According to the New York Post, NBC has booked a huge block of hotel rooms for its Olympic advertisers and secured tickets to all the events at the Athens 2004 Games, but few or none have accepted the offer. Instead the network is putting their clients up in luxury resorts in Bermuda where they can watch the Games on NBC television.
One insider told the newspaper, “the security question has them terrified”.
But employees of NBC will be right there at the scene. A woman married to an NBC employee who is in Greece to cover the Games said “Athens is a mess. They have built all these new hotels, but the work started like a month ago, so my husband is staying in a place with no running water or electricity. They have two weeks to fix it. He is not optimistic that they will”.

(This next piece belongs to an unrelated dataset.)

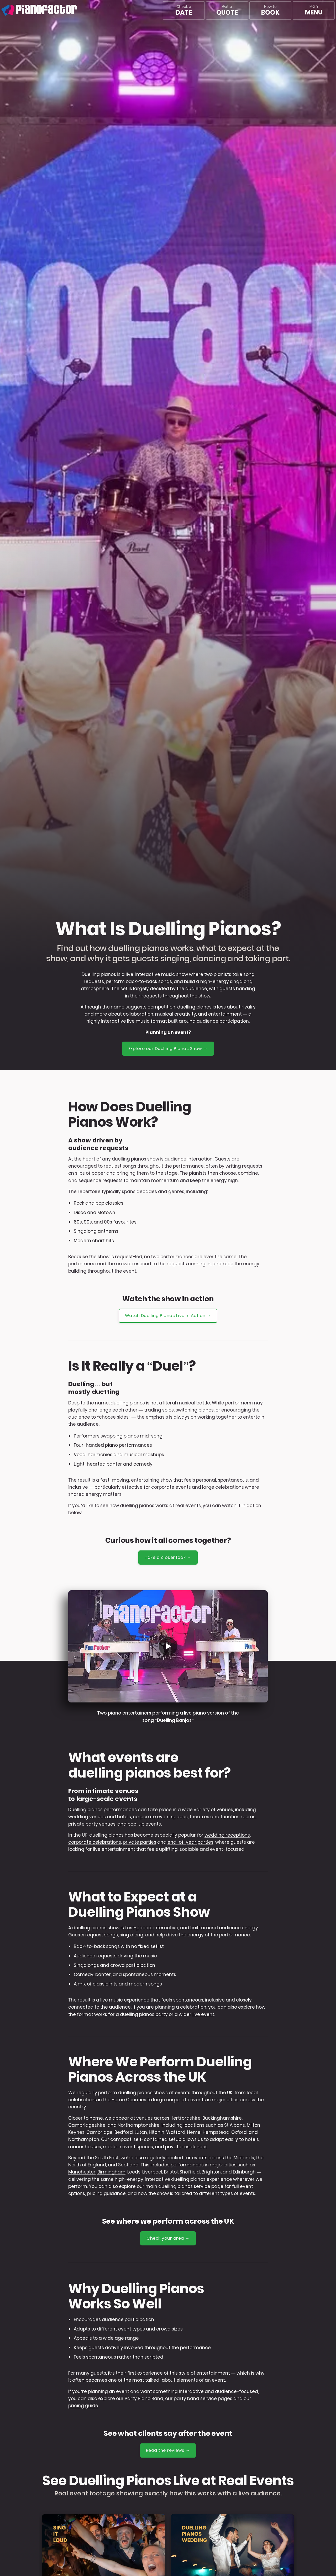 Image resolution: width=336 pixels, height=2576 pixels. Describe the element at coordinates (82, 2173) in the screenshot. I see `Manchester` at that location.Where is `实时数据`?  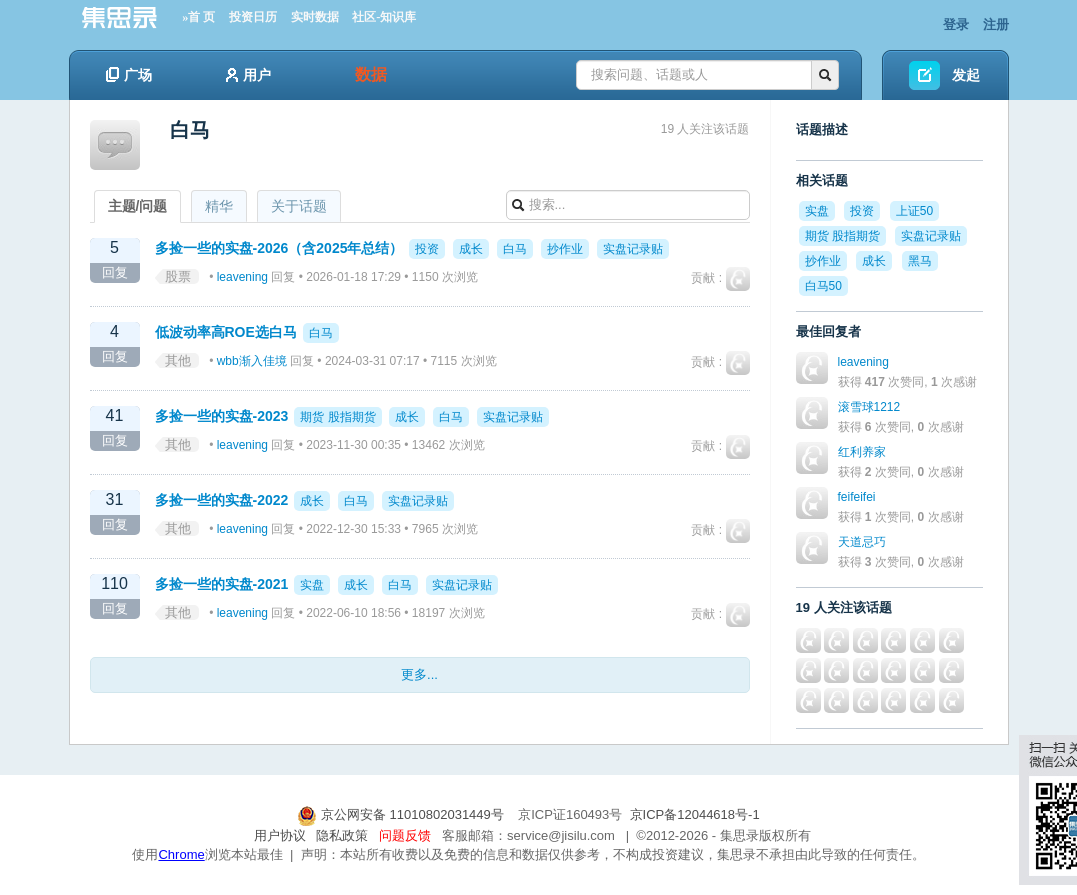 实时数据 is located at coordinates (315, 17).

The Post reports that the wife said the hope “in the bottom of everyone’s hearts is, at the last minute, the Olympics will be cancelled in Athens and transferred to Sydney”.
According to the newspaper, Olympic officials, worried about the lackadaisical attitude the Greeks took about building facilities for the Games, were said to have asked Sydney officials to be the back-up city if Athens wasn’t ready on time.
But, said the Post, its possible NBC employees at the Games can be transferred to the empty, more luxurious rooms originally earmarked for advertisers who have opted for Bermuda.
An NBC representative has denied any reluctance to come to Athens saying “two years ago, the plan was put in place to have alternative hospitality suites in Bermuda”.
Meanwhile, Dick Ebersol, head of NBC Sports, has met with President George Bush and other world leaders regarding numerous security issues. Reports say he is now confident the venues will be fully ready and the security will be in place.
Ebersol admitted that part of his security worries centre around the large number of NBC employees. “I think where our employees work and sleep will be safe. And the transportation system is in good shape.
“But I will not be encouraging our employees to wander off to a discotheque at two o’clock in the morning”.